Page images and extracted text:

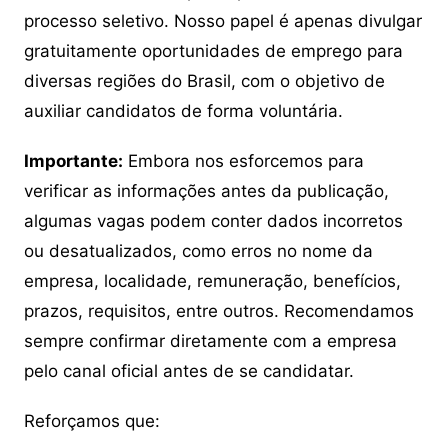
processo seletivo. Nosso papel é apenas divulgar
gratuitamente oportunidades de emprego para
diversas regiões do Brasil, com o objetivo de
auxiliar candidatos de forma voluntária.
Importante:
Embora nos esforcemos para
verificar as informações antes da publicação,
algumas vagas podem conter dados incorretos
ou desatualizados, como erros no nome da
empresa, localidade, remuneração, benefícios,
prazos, requisitos, entre outros. Recomendamos
sempre confirmar diretamente com a empresa
pelo canal oficial antes de se candidatar.
Reforçamos que:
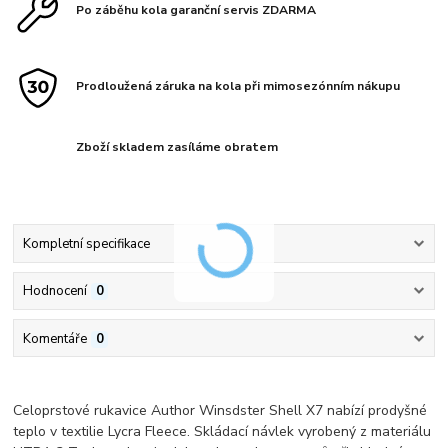
Po záběhu kola garanční servis ZDARMA
Prodloužená záruka na kola při mimosezónním nákupu
Zboží skladem zasíláme obratem
Kompletní specifikace
Hodnocení
0
Komentáře
0
Celoprstové rukavice Author Winsdster Shell X7 nabízí prodyšné
teplo v textilie Lycra Fleece. Skládací návlek vyrobený z materiálu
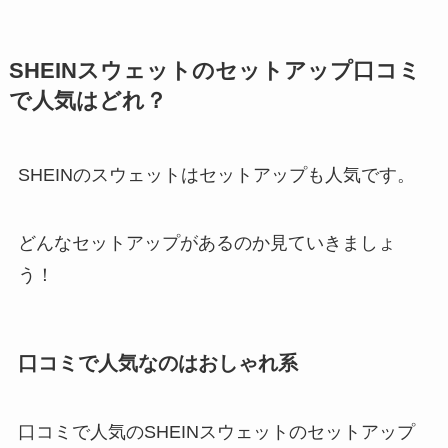
SHEINスウェットのセットアップ口コミ
で人気はどれ？
SHEINのスウェットはセットアップも人気です。
どんなセットアップがあるのか見ていきましょ
う！
口コミで人気なのはおしゃれ系
口コミで人気のSHEINスウェットのセットアップ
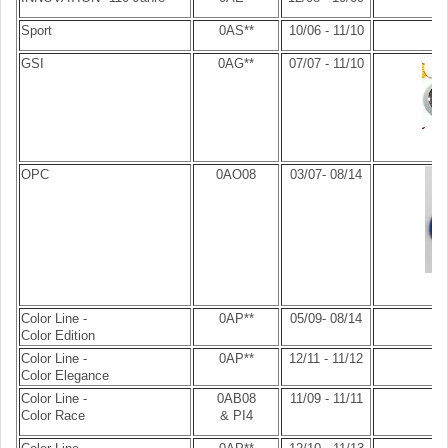
Sport
0AS**
10/06 - 11/10
GSI
0AG**
07/07 - 11/10
OPC
0AO08
03/07- 08/14
Color Line -
0AP**
05/09- 08/14
Color Edition
Color Line -
0AP**
12/11 - 11/12
Color Elegance
Color Line -
0AB08
11/09 - 11/11
Color Race
& PI4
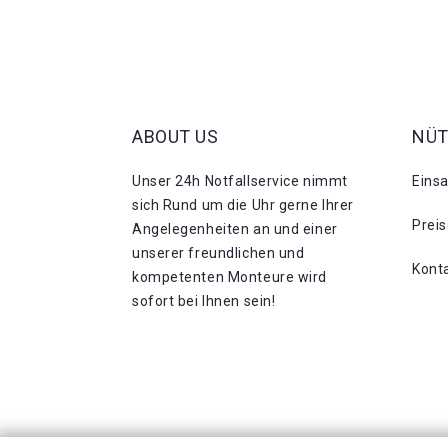
ABOUT US
NÜT
Unser 24h Notfallservice nimmt
Eins
sich Rund um die Uhr gerne Ihrer
Prei
Angelegenheiten an und einer
unserer freundlichen und
Kont
kompetenten Monteure wird
sofort bei Ihnen sein!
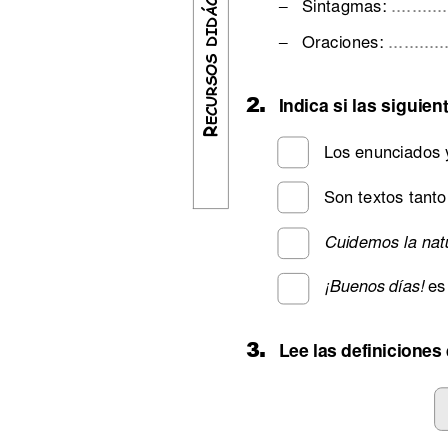
ECURSOS DIDÁCTICOS
...........
Sintagmas: 
–
...........
Oraciones: 
–
2.
Indica si las siguie
R
Los enunciados y
Son textos tanto
Cuidemos la nat
 es
¡Buenos días!
3.
Lee las definiciones 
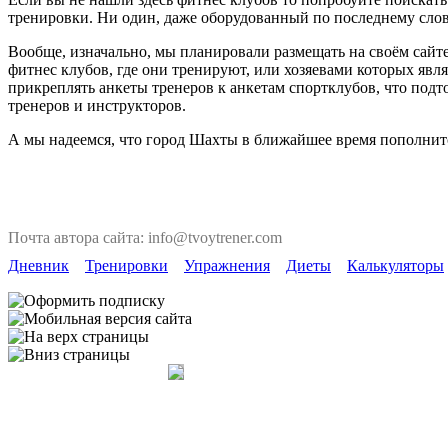
тренировки. Ни один, даже оборудованный по последнему слову
Вообще, изначально, мы планировали размещать на своём сайте
фитнес клубов, где они тренируют, или хозяевами которых явля
прикреплять анкеты тренеров к анкетам спортклубов, что под
тренеров и инструкторов.
А мы надеемся, что город Шахты в ближайшее время пополнитс
Почта автора сайта: info@tvoytrener.com
Дневник
Тренировки
Упражнения
Диеты
Калькуляторы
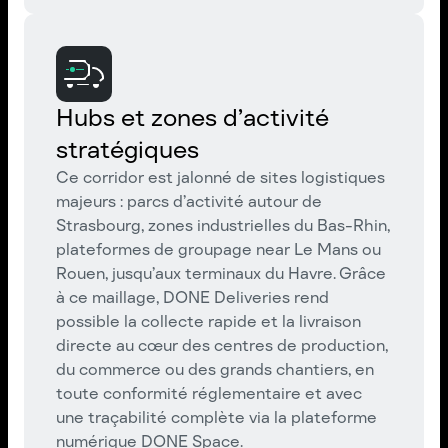
Hubs et zones d’activité
stratégiques
Ce corridor est jalonné de sites logistiques
majeurs : parcs d’activité autour de
Strasbourg, zones industrielles du Bas-Rhin,
plateformes de groupage near Le Mans ou
Rouen, jusqu’aux terminaux du Havre. Grâce
à ce maillage, DONE Deliveries rend
possible la collecte rapide et la livraison
directe au cœur des centres de production,
du commerce ou des grands chantiers, en
toute conformité réglementaire et avec
une traçabilité complète via la plateforme
numérique DONE Space.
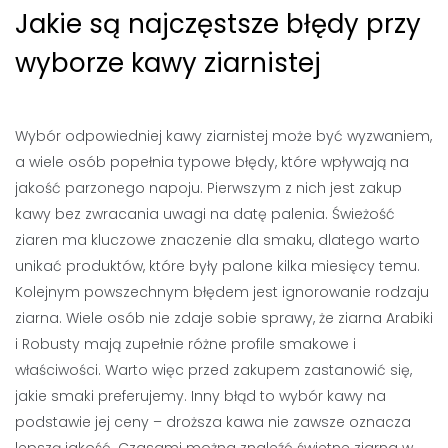
Jakie są najczęstsze błędy przy
wyborze kawy ziarnistej
Wybór odpowiedniej kawy ziarnistej może być wyzwaniem,
a wiele osób popełnia typowe błędy, które wpływają na
jakość parzonego napoju. Pierwszym z nich jest zakup
kawy bez zwracania uwagi na datę palenia. Świeżość
ziaren ma kluczowe znaczenie dla smaku, dlatego warto
unikać produktów, które były palone kilka miesięcy temu.
Kolejnym powszechnym błędem jest ignorowanie rodzaju
ziarna. Wiele osób nie zdaje sobie sprawy, że ziarna Arabiki
i Robusty mają zupełnie różne profile smakowe i
właściwości. Warto więc przed zakupem zastanowić się,
jakie smaki preferujemy. Inny błąd to wybór kawy na
podstawie jej ceny – droższa kawa nie zawsze oznacza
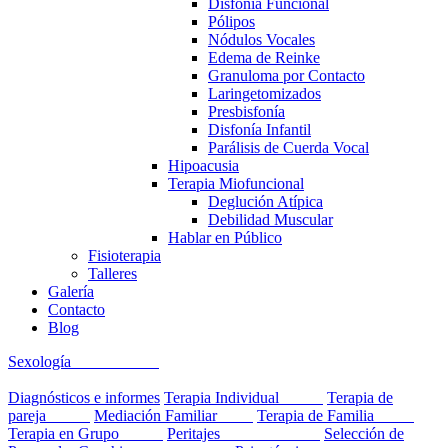
Disfonía Funcional
Pólipos
Nódulos Vocales
Edema de Reinke
Granuloma por Contacto
Laringetomizados
Presbisfonía
Disfonía Infantil
Parálisis de Cuerda Vocal
Hipoacusia
Terapia Miofuncional
Deglución Atípica
Debilidad Muscular
Hablar en Público
Fisioterapia
Talleres
Galería
Contacto
Blog
Sexología
Diagnósticos e informes
Terapia Individual
Terapia de
pareja
Mediación Familiar
Terapia de Familia
Terapia en Grupo
Peritajes
Selección de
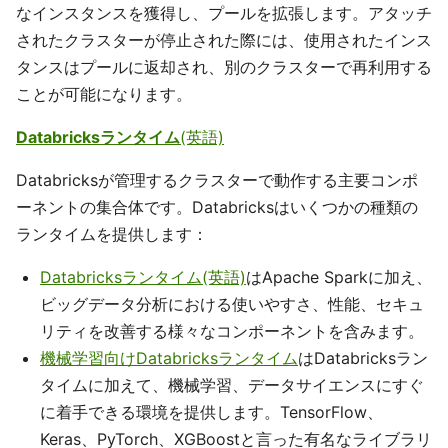
なインスタンスを獲得し、プールを拡張します。アタッチ
されたクラスターが停止された際には、使用されたインス
タンスはプールに返却され、別のクラスターで再利用する
ことが可能になります。
Databricksランタイム
(英語)
Databricksが管理するクラスターで動作する主要コンポ
ーネントの集合体です。Databricksはいくつかの種類の
ランタイムを提供します：
Databricksランタイム(英語)
はApache Sparkに加え、
ビッグデータ分析における使いやすさ、性能、セキュ
リティを改善する様々なコンポーネントを含みます。
機械学習向けDatabricksランタイム
はDatabricksラン
タイムに加えて、機械学習、データサイエンスにすぐ
に着手できる環境を提供します。TensorFlow、
Keras、PyTorch、XGBoostと言った有名なライブラリ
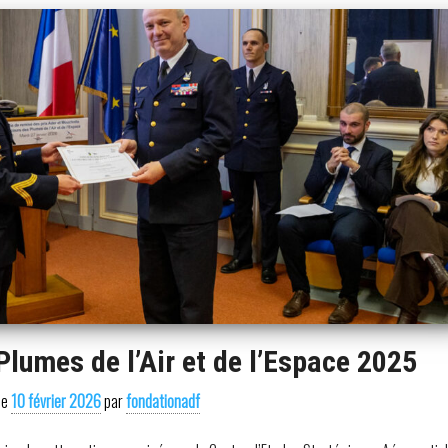
Plumes de l’Air et de l’Espace 2025
le
10 février 2026
par
fondationadf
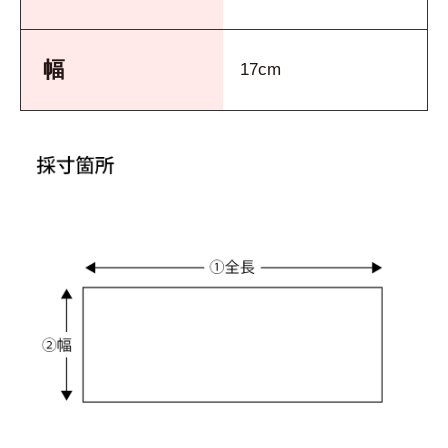
幅
17cm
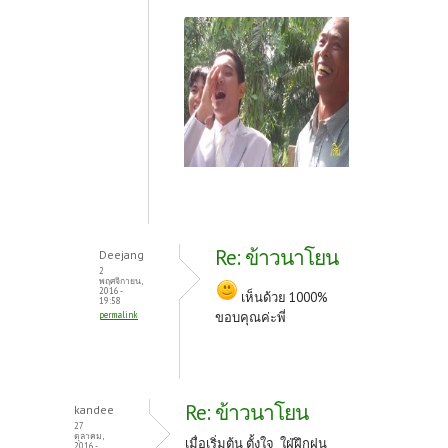
Re: ข้าวนาโยน
Deejang
2
พฤศจิกายน,
2016 -
เห็นด้วย 1000%
19:58
permalink
ขอบคุณค่ะพี่
Re: ข้าวนาโยน
kandee
27
ตุลาคม,
เมื่อเริ่มต้น ตั้งใจ ใฝ่ฝึกฝน
2016 -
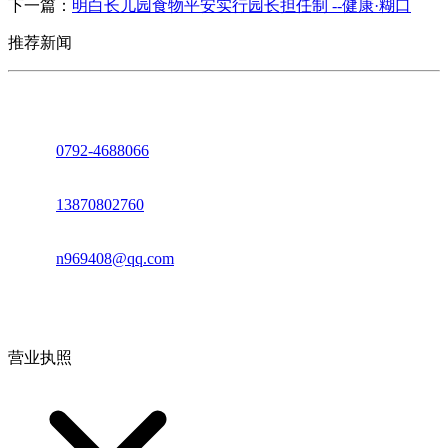
下一篇：
明白长儿园食物平安实行园长担任制 --健康·糊口
推荐新闻
座机：
0792-4688066
电话：
13870802760
邮箱：
n969408@qq.com
地址：江西省德安县高新技术产业园(宝塔工业园)高新路93号
营业执照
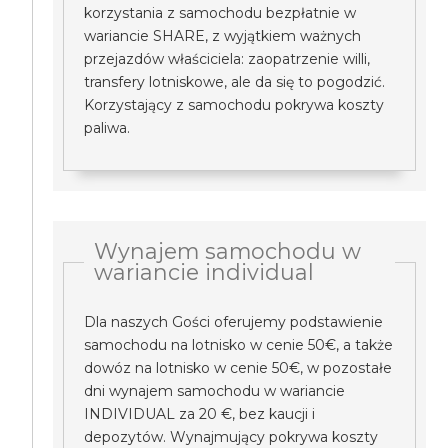
korzystania z samochodu bezpłatnie w
wariancie SHARE, z wyjątkiem ważnych
przejazdów właściciela: zaopatrzenie willi,
transfery lotniskowe, ale da się to pogodzić.
Korzystający z samochodu pokrywa koszty
paliwa.
Wynajem samochodu w
wariancie individual
Dla naszych Gości oferujemy podstawienie
samochodu na lotnisko w cenie 50€, a także
dowóz na lotnisko w cenie 50€, w pozostałe
dni wynajem samochodu w wariancie
INDIVIDUAL za 20 €, bez kaucji i
depozytów. Wynajmujący pokrywa koszty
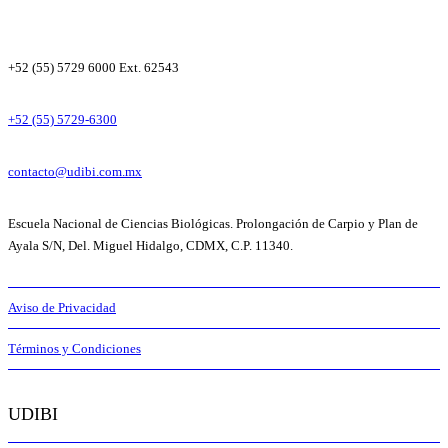
+52 (55) 5729 6000 Ext. 62543
+52 (55) 5729-6300
contacto@udibi.com.mx
Escuela Nacional de Ciencias Biológicas. Prolongación de Carpio y Plan de
Ayala S/N, Del. Miguel Hidalgo, CDMX, C.P. 11340.
Aviso de Privacidad
Términos y Condiciones
UDIBI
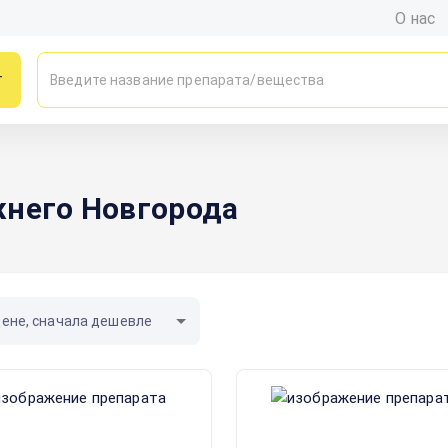
О нас
г
жнего Новгорода
цене, сначала дешевле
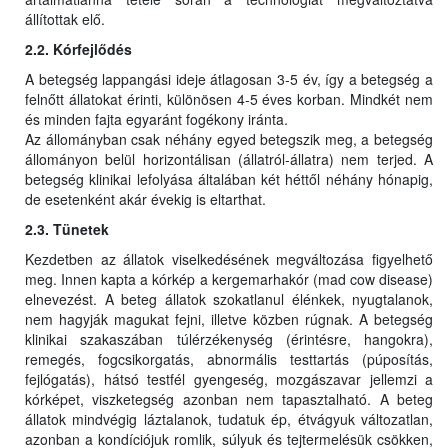
állítottak elő.
2.2. Kórfejlődés
A betegség lappangási ideje átlagosan 3-5 év, így a betegség a
felnőtt állatokat érinti, különösen 4-5 éves korban. Mindkét nem
és minden fajta egyaránt fogékony iránta.
Az állományban csak néhány egyed betegszik meg, a betegség
állományon belül horizontálisan (állatról-állatra) nem terjed. A
betegség klinikai lefolyása általában két héttől néhány hónapig,
de esetenként akár évekig is eltarthat.
2.3. Tünetek
Kezdetben az állatok viselkedésének megváltozása figyelhető
meg. Innen kapta a kórkép a kergemarhakór (mad cow disease)
elnevezést. A beteg állatok szokatlanul élénkek, nyugtalanok,
nem hagyják magukat fejni, illetve közben rúgnak. A betegség
klinikai szakaszában túlérzékenység (érintésre, hangokra),
remegés, fogcsikorgatás, abnormális testtartás (púposítás,
fejlógatás), hátsó testfél gyengeség, mozgászavar jellemzi a
kórképet, viszketegség azonban nem tapasztalható. A beteg
állatok mindvégig láztalanok, tudatuk ép, étvágyuk változatlan,
azonban a kondíciójuk romlik, súlyuk és tejtermelésük csökken,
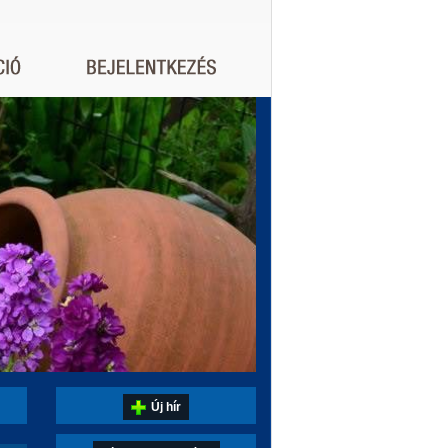
Új hír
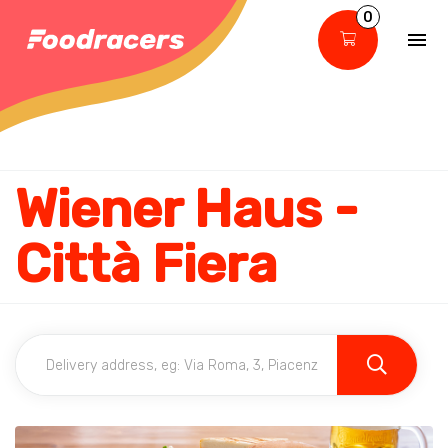
0
Wiener Haus -
Città Fiera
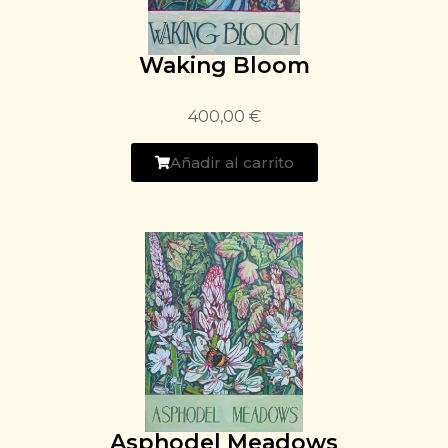
Waking Bloom
400,00
€
Añadir al carrito
Asphodel Meadows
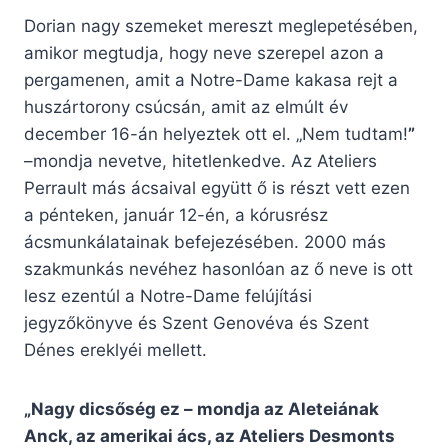
Dorian nagy szemeket mereszt meglepetésében,
amikor megtudja, hogy neve szerepel azon a
pergamenen, amit a Notre-Dame kakasa rejt a
huszártorony csúcsán, amit az elmúlt év
december 16-án helyeztek ott el. „Nem tudtam!
”
–mondja nevetve, hitetlenkedve. Az Ateliers
Perrault más ácsaival együtt ő is részt vett ezen
a pénteken, január 12-én, a kórusrész
ácsmunkálatainak befejezésében. 2000 más
szakmunkás nevéhez hasonlóan az ő neve is ott
lesz ezentúl a Notre-Dame felújítási
jegyzőkönyve és Szent Genovéva és Szent
Dénes ereklyéi mellett.
„Nagy dicsőség ez – mondja az Aleteiának
Anck, az amerikai ács, az Ateliers Desmonts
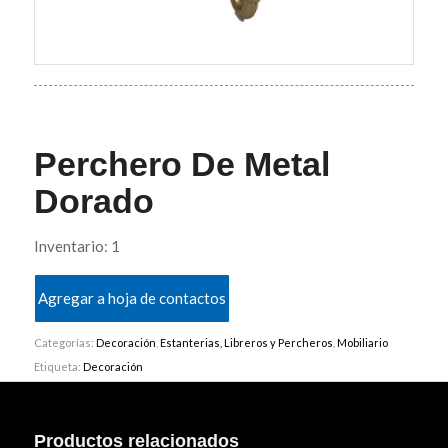
Perchero De Metal
Dorado
Inventario: 1
Agregar a hoja de contactos
Categorías:
Decoración
,
Estanterias, Libreros y Percheros
,
Mobiliario
Etiqueta:
Decoración
Productos relacionados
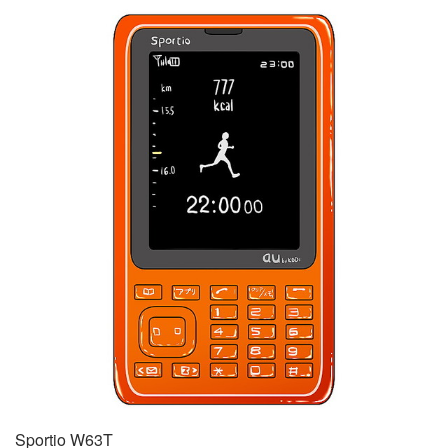
Sportio W63T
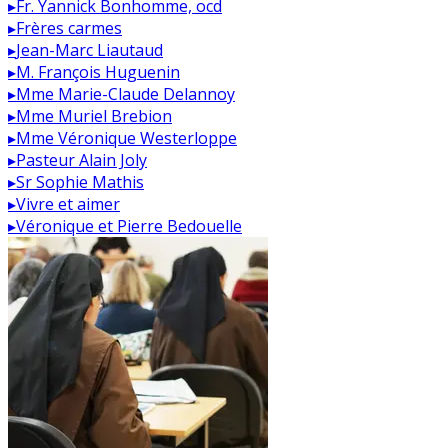
▸
Fr. Yannick Bonhomme, ocd
▸
Frères carmes
▸
Jean-Marc Liautaud
▸
M. François Huguenin
▸
Mme Marie-Claude Delannoy
▸
Mme Muriel Brebion
▸
Mme Véronique Westerloppe
▸
Pasteur Alain Joly
▸
Sr Sophie Mathis
▸
Vivre et aimer
▸
Véronique et Pierre Bedouelle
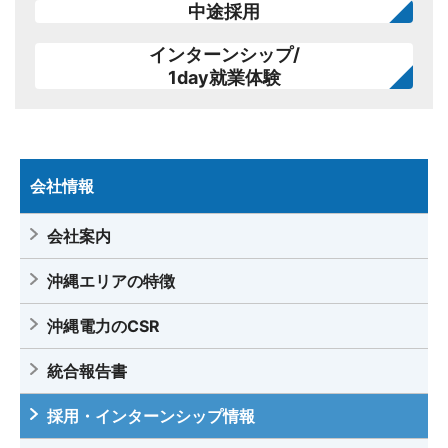
中途採用
インターンシップ/
1day就業体験
会社情報
会社案内
沖縄エリアの特徴
沖縄電力のCSR
統合報告書
採用・インターンシップ情報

## Exercise instructions
Filter the records above down to the lines that hold the string "pokrywa".

## Exercise response
Korzystający z samochodu pokrywa koszty
depozytów. Wynajmujący pokrywa koszty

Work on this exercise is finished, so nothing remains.